Russian: весна, лето, осень, зима.
(The traditional order of seasons as in post #1 is observed).


----------



## TriglavNationalPark

Slovenian:

spring = *pomlad*
summer = *poletje*
fall = *jesen*
winter = *zima*


----------



## Azori

Slovak:

spring = *jar*
summer = *leto*
fall = *jeseň*
winter = *zima*


----------



## ilocas2

Zeevdovtarnegolet said:


> I have noticed that words for the seasons seem to have fewer cognates acrosS the Slavic languages than one might expect. Any ideas as to why this might be ? In Czech : spring jaro , summer le'to , fall podzim , winter zima


 
It's *léto*, not le'to


----------



## Zeevdovtarnegolet

ilocas2 said:


> It's *léto*, not le'to



I know. Somehow my american bell phone does not support czech diacritics... I wonder why


----------



## bibax

It seems that only *zima* is common.


----------



## TriglavNationalPark

bibax said:


> It seems that only *zima* is common.


 
*Leto* appears to be almost common as well, but it's a false friend in Slovenian (it only means "year", never "summer", except archaically).


----------



## Orlin

TriglavNationalPark said:


> *Leto* appears to be almost common as well, but it's a false friend in Slovenian (it only means "year", never "summer", except archaically).


 
With the exception of Czech, the words for "autumn" seem to be very similar in all the rest. Only "spring" seems to be very variable in the Slavic languages.


----------



## DenisBiH

Orlin said:


> With the exception of Czech, the words for "autumn" seem to be very similar in all the rest. Only "spring" seems to be very variable in the Slavic languages.

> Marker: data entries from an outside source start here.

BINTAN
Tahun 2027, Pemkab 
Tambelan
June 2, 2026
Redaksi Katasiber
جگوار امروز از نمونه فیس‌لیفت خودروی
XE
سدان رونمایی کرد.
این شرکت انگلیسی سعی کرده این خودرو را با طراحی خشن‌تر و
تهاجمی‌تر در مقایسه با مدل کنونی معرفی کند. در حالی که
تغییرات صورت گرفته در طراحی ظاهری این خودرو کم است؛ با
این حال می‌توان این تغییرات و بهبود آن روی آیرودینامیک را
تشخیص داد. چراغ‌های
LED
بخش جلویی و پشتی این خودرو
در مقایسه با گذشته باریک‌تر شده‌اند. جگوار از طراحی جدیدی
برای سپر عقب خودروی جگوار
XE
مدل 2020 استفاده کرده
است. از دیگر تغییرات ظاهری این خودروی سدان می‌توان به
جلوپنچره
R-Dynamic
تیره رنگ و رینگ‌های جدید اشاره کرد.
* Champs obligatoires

That is my impression too.


----------



## Orlin

An interesting thread for the etymology of "spring" in Slavic languages: http://forum.wordreference.com/showthread.php?t=1834265.


----------



## robin74

Polish - wiosna / lato / jesień / zima



TriglavNationalPark said:


> *Leto* appears to be almost common as well, but it's a false friend in Slovenian (it only means "year", never "summer", except archaically).

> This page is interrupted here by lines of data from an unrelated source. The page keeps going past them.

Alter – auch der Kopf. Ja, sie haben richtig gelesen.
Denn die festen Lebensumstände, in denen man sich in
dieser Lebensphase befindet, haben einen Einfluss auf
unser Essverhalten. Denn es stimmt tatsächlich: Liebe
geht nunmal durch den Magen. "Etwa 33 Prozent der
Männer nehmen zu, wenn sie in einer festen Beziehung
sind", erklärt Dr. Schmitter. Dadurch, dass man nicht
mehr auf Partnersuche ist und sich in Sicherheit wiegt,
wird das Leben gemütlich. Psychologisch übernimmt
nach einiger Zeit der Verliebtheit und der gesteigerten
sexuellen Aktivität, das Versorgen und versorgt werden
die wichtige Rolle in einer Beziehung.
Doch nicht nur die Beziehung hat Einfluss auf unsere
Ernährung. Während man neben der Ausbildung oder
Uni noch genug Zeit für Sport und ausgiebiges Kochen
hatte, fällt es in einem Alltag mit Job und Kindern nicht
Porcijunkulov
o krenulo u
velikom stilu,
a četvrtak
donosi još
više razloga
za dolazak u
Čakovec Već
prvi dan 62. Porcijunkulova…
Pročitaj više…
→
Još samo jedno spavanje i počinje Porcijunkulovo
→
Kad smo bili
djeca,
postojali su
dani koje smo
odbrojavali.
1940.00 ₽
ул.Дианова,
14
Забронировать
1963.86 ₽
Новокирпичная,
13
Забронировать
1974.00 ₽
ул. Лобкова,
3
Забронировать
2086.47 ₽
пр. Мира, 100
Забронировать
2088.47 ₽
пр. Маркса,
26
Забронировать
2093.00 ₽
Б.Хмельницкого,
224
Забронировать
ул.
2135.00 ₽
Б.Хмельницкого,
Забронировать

In Polish, while "lato" (singular) means "summer", "lata" (plural) means "years".


----------



## Orlin

robin74 said:


> In Polish, while "lato" (singular) means "summer", "lata" (plural) means "years".


 
As far as I know, in Russian the genitive plural "лет" means "years" as in 5 лет, 30 лет or несколько лет.


----------



## DenisBiH

Orlin said:


> As far as I know, in Russian the genitive plural "лет" means "years" as in 5 лет, 30 лет or несколько лет.




According to HJP:



> _prasl._ i _stsl._ lěto: godina (_rus._ léto, _polj._ lato) ← _ie._ *leh1t- (_stir._ laithe: dan, _šved. dijal._ låding: proljeće)


----------



## Mantae

TriglavNationalPark said:


> *Leto* appears to be almost common as well, but it's a false friend in Slovenian (it only means "year", never "summer", except archaically).


Interestingly, in Bulgarian it's the other way round: лято means only summer, but лета (plural form) is an archaic word for years. It's still used sometimes in compound words, for example: летопис, which means chronicle.


----------



## Dehemelisgrijs

in Slavic mythology, Vesna (Весна) was the goddess of spring.


----------



## Ante Portas

Da dodam, za neznavene: crnogorski = proljeće, ljeto, jesen, zima. 
Što ne mijenja zaključak


----------



## knjigca

TriglavNationalPark said:


> *Leto* appears to be almost common as well, but it's a false friend in Slovenian (it only means "year", never "summer", except archaically).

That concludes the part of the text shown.